- Le organizzazioni che operano nei servizi finanziari devono affrontare frequenti incidenti relativi alle API, causati da fughe di dati e attacchi legati all'AI. Le applicazioni basate sull'intelligenza artificiale, gli agenti e i modelli linguistici di grandi dimensioni (LLM) dipendono dalle API per raggiungere i sistemi sensibili e i record dei clienti. Nei servizi finanziari, queste API sono diventate obiettivi privilegiati. I servizi finanziari si contraddistinguono anche per la frequenza degli incidenti: quasi la metà delle organizzazioni colpite ha segnalato di aver subito quattro o più eventi separati.
- La mancanza di visibilità sui flussi di dati sensibili dei clienti e dei pagamenti rappresenta una lacuna critica. La maggior parte delle organizzazioni che operano nei servizi finanziari gestisce un inventario completo delle API, ma solo il 27% di esse sa anche quali API restituiscono dati sensibili. Poiché queste API gestiscono le informazioni finanziarie personali, i dettagli degli account e i dati dei pagamenti disciplinati dalle varie normative (PCI DSS, DORA e GDPR), le lacune in termini di visibilità sono particolarmente preoccupanti.

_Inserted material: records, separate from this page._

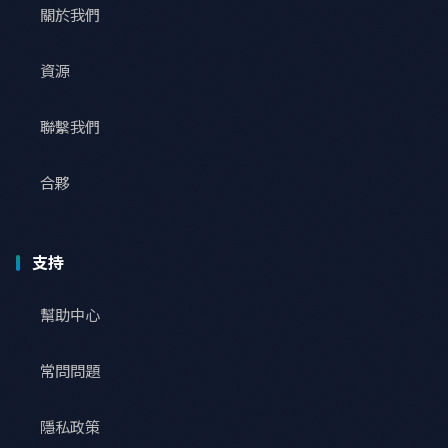
關於我們
資源
聯繫我們
合夥
支持
幫助中心
常問問題
隱私政策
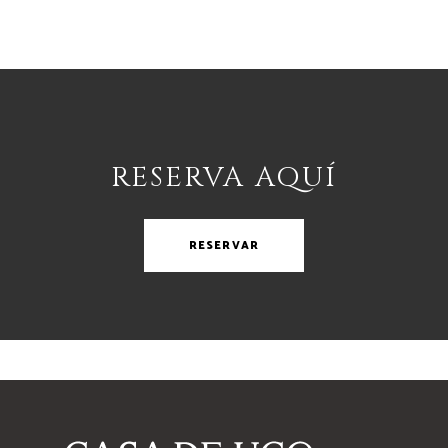
RESERVA AQUÍ
RESERVAR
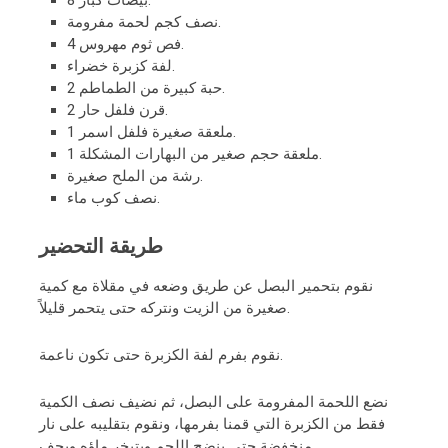
نصف كجم لحمة مفرومة.
4 فص ثوم مهروس.
لفة كزبرة خضراء.
2 حبة كبيرة من الطماطم.
2 قرن فلفل حار.
1 ملعقة صغيرة فلفل اسمر.
1 ملعقة حجم صغير من البهارات المشكلة.
رشة من الملح صغيرة.
نصف كوب ماء.
طريقة التحضير
نقوم بتحمير البصل عن طريق وضعه في مقلاة مع كمية
صغيرة من الزيت ونتركه حتى يتحمر قليلاً.
نقوم بفرم لفة الكزبرة حتى تكون ناعمة.
نضع اللحمة المفرومة على البصل، ثم نضيف نصف الكمية
فقط من الكزبرة التي قمنا بفرمها، ونقوم بتقليبه على نار
منخفضة حتى ينضج اللحم ويتبخر ماؤه ويجف.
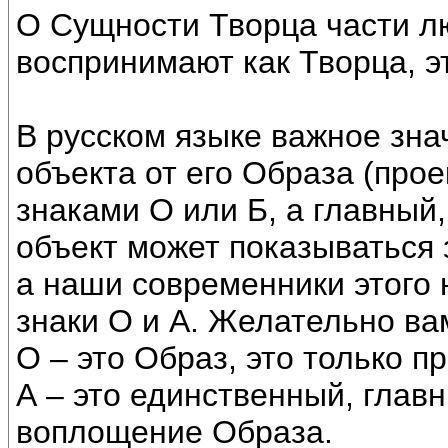
О Сущности Творца части лю
воспринимают как Творца, э
В русском языке важное зна
объекта от его Образа (про
знаками О или Б, а главны
объект может показываться 
а наши современники этого 
знаки О и А. Желательно вам
О – это Образ, это только пр
А – это единственный, глав
воплощение Образа.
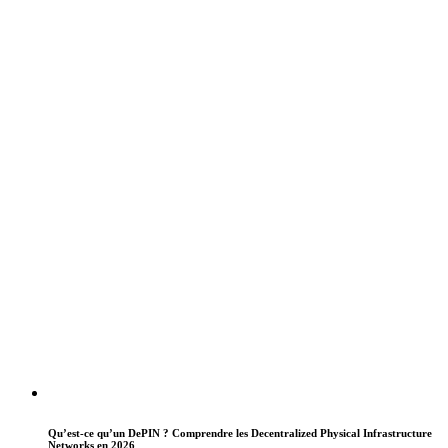
Qu’est-ce qu’un DePIN ? Comprendre les Decentralized Physical Infrastructure
Networks en 2026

- I responsabili dei servizi finanziari affermano di privilegiare la sicurezza delle API, ma, in pratica, restano delle lacune. Proteggere le tecnologie basate sull'intelligenza artificiale dagli attacchi è ora la principale priorità della cybersecurity in tutto il settore. Allo stesso tempo, il 74% dei responsabili dei servizi finanziari ha riferito di aver prestato una maggiore attenzione alla sicurezza delle API nell'ultimo anno, grazie alla rapida crescita delle API dovuta all'intelligenza artificiale e alle iniziative digitali, unitamente alle pressioni normative e ai risultati degli audit.